Johanna Maria Catharina Blom
Cristina Benatti
Deborah Mascalzoni
Fabio Tascedda
Luca Pani- 1Department of Biomedical, Metabolic and Neural Sciences, University of Modena and Reggio Emilia, Modena, Italy
- 2Department of Public Health and Caring Sciences, Centre for Research Ethics and Bioethics, Uppsala University, Uppsala, Sweden
- 3Institute for Biomedicine, EURAC Research, Bolzano, Italy
- 4Department of Life Science, University of Modena and Reggio Emilia, Modena, Italy
- 5Department of Psychiatry and Behavioral Sciences, University of Miami School of Medicine, Miami, FL, United States
- 6Relmada Therapeutics, Coral Gables, FL, United States
Editorial on the Research Topic
Digital biomarkers in testing the safety and efficacy of new drugs in mental health: A collaborative effort of patients, clinicians, researchers, and regulators
The papers on this Research Topic demonstrate the necessity of including multiple viewpoints and approaches when considering the importance of digital biomarkers in testing the safety and efficacy of new drugs in mental health. In four excellent contributions, the concept of digital biomarkers in mental health is discussed from various angles. Papers range from defining the role of “bio” in digital biomarkers to explaining the idea beyond the “natural” part to their use in remote self-assessment and the need for regulatory rigor.

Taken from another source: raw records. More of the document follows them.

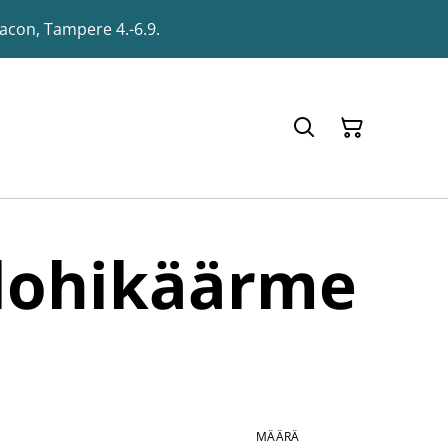
racon, Tampere 4.-6.9.
 lohikäärme
MÄÄRÄ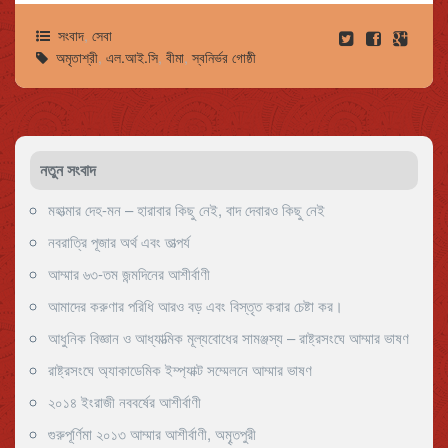
সংবাদ
,
সেবা
অমৃতাশ্রী
,
এল.আই.সি
,
বীমা
,
স্বনির্ভর গোষ্ঠী
নতুন সংবাদ
মহাত্মার দেহ-মন – হারাবার কিছু নেই, বাদ দেবারও কিছু নেই
নবরাত্রি পূজার অর্থ এবং তাত্পর্য
আম্মার ৬৩-তম জন্মদিনের আশীর্বাণী
আমাদের করুণার পরিধি আরও বড় এবং বিস্তৃত করার চেষ্টা কর।
আধুনিক বিজ্ঞান ও আধ্যাত্মিক মূল্যবোধের সামঞ্জস্য – রাষ্ট্রসংঘে আম্মার ভাষণ
রাষ্ট্রসংঘে অ্যাকাডেমিক ইম্প্যাক্ট সম্মেলনে আম্মার ভাষণ
২০১৪ ইংরাজী নববর্ষের আশীর্বাণী
গুরুপূর্ণিমা ২০১৩ আম্মার আশীর্বাণী, অমৄতপুরী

The challenge is 2-fold: most mental disorders, such as mood disorders, schizophrenia, and neurodegenerative disorders, such as Alzheimer's, are still classified and diagnosed by their observed symptoms, as little is known about their biological causes, and there is a lack of objective, measurable biological markers. This insufficient understanding poses significant challenges to developing new drugs to treat these diseases and how to test them. Second, when considering new approaches, such as bio-informed digital markers, they must live up to the quality standards of safety and efficacy established for the more traditional assessment strategies.
The ultimate goal is to design truly informative digital biomarkers and demonstrate that they fulfill this challenge. The use of digital biomarkers and digital monitoring has increased considerably and offers a new way to improve diagnostic and therapeutic research and development (1, 2). However, using digital biomarkers and digital phenotyping to inform novel targets for diagnostic and therapeutic intervention requires us to transcend their potential risks because of the lack of clear regulatory support.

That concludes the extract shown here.